The function receives the following arguments:

  • The current aggregate hasher for this structure. The function can call the hasher's write_u64 function as many times as needed.
  • The structure containing this field. This argument has generic type S, so the same function can be reused for different structures.
  • The field itself, with generic type F. The function may require additional type bounds for F to make it compatible with its callers.
  • The maximum hashing depth (explained in the hashing documentation).
  • The type parameters XCHA and XCHS bound to the current aggregate and simple value hasher for the current invocation.

This function should not return the hash value of the field. Instead, the function should call the hasher's write_u64 method directly.

Per-file default settings

The special defaults item type specifies the default cross-check settings for all items in a file. We currently support the following entries:

Field Role
disable_xchecks Disables all cross-checks for this file. Can be individually overridden per function or structure.
entry Configures the default entry cross-check for all functions in this file.
exit Similarly configures the function exit cross-check.
all_args Specifies a cross-check override for all arguments to all functions in this file. For example, setting all_args: default enables cross-checks for all arguments.
return Configures the function return value cross-check.

More examples

Function example

Example configuration for a function baz1(a, b):

main.rs:
  - item: function
    name: baz1
    entry: { djb2: "baz" }    // Cross-check the function as "baz"
    args:
      a: { custom: "foo(a)" } // Cross-check a as foo(a)
      b: none                 // Do not cross-check b
    entry_extra:              // Cross-check foo(b) with a FUNCTION_ARG tag
      - { custom: "foo(b)", tag: FUNCTION_ARG }
      - { custom: "a" }       // Cross-check the value "a" with UNKNOWN_TAG

Structure example

Example configuration for a structure Foo (illustrated on an object foo of type Foo):

main.rs:
  - item: struct
    name: Foo
    field_hasher: "FooHasher"  // Use FooHasher as the aggregate hasher
    fields:
      a: { fixed: 0x12345678 } // Use 0x12345678 as the hash of foo.a
      b: { custom: "hash_b" }  // Hash foo.b using hash_b(foo.b)
      c: none                  // Ignore foo.c when hashing foo

Inline cross-check configuration

In addition to the external configuration format, a subset of cross-checks can also be configured inline in the program source code. The compiler plugin provides a custom #[cross_check] attribute used to annotate functions, structures and fields with custom cross-check metadata.
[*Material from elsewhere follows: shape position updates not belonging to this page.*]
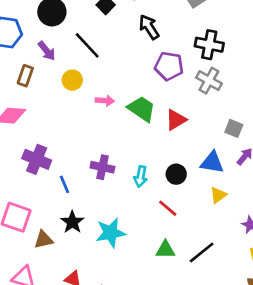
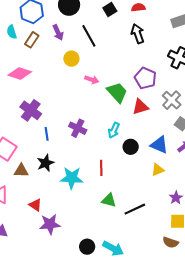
purple pentagon: (169, 66) -> (145, 78), moved
brown rectangle: (25, 76) -> (32, 40), moved
gray cross: (209, 81) -> (172, 100), moved
cyan arrow: (141, 177) -> (114, 130), moved
red line: (168, 208) -> (101, 168), moved, turned 35

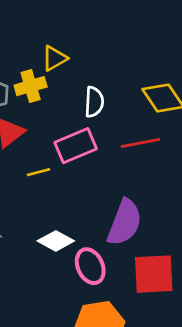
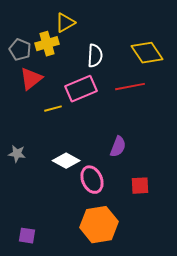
purple semicircle: (125, 222) -> (118, 147), size x0.6
red square: (154, 274) -> (140, 186), size x0.6

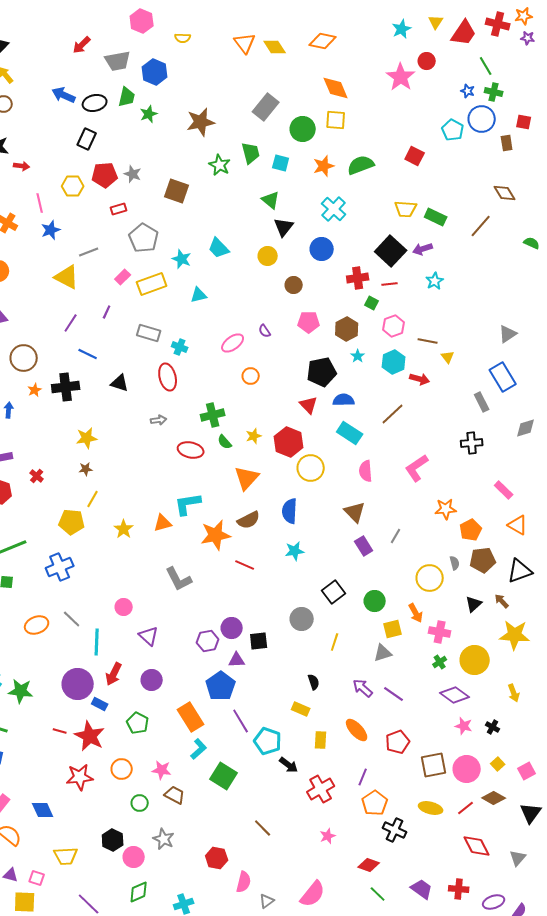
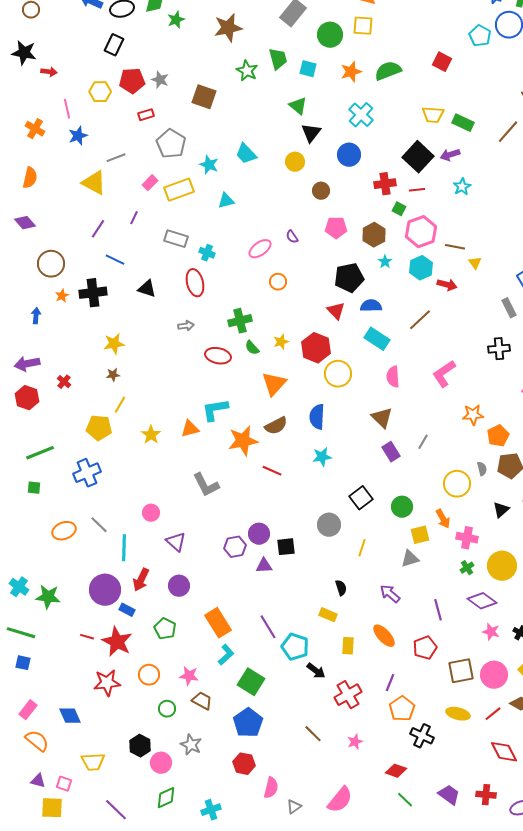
pink hexagon: (394, 326) -> (421, 232), size x1.4
blue pentagon: (221, 686) -> (248, 723), moved
purple line: (394, 694) -> (438, 610), moved, turned 40
brown line: (263, 828) -> (313, 734), moved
Inline function configuration

The #[cross_check] function attribute currently supports the following arguments:

Argument Type Role
none or disabled Disable cross-checks for this function and all its sub-items (this attribute is inherited). Each sub-item can individually override this with yes or enabled.
yes or enabled Enable cross-checks for this function and its sub-items. Each nested item can also override this setting with none or disabled.
entry XCheckType Cross-check to use on function entry, same as for external configuration.
exit XCheckType Cross-check to use on function entry, same as for external configuration.
all_args XCheckType Enable cross-checks for this function's arguments (disabled by default). Takes the cross-check type as its argument.
args(...) Per-argument cross-check overrides (same as for external configuration).
return XCheckType Cross-check to perform on the function return value, same as for external configuration.
ahasher and shasher String Same as for external configuration.
entry_extra and exit_extra Same as for external configuration.

Function example


# #![allow(unused_variables)]
#fn main() {
#[cross_check(yes, entry(djb2="foo"))] // Cross-check this function as "foo"
fn foo1() {
  #[cross_check(none)]
  fn bar() { ... }
  bar();

  #[cross_check(yes, all_args(default), args(a(fixed=0x123)))]
  fn baz(a: u8, b: u16, c: u32) { ... }
  baz(1, 2, 3);
}
#}

Inline structure configuration

The compiler plugin also supports a subset of the full external configuration settings as #[cross_check] arguments:

Argument Type Role
field_hasher String Same as for external configuration.
custom_hash String Same as for external configuration.
ahasher and shasher String Same as for external configuration.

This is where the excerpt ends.